■ Action item ■
Find how many lines in the material hold the word "Écoparc", then state that number and nothing more.

■ Supplied records ■
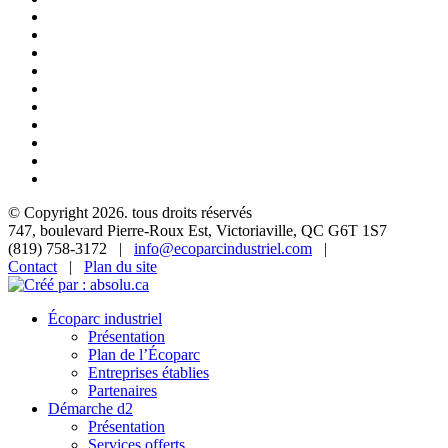
© Copyright 2026. tous droits réservés
747, boulevard Pierre-Roux Est, Victoriaville, QC G6T 1S7
(819) 758-3172 |
info@ecoparcindustriel.com
|
Contact
|
Plan du site
Écoparc industriel
Présentation
Plan de l’Écoparc
Entreprises établies
Partenaires
Démarche d2
Présentation
Services offerts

■ Response to this exercise ■
2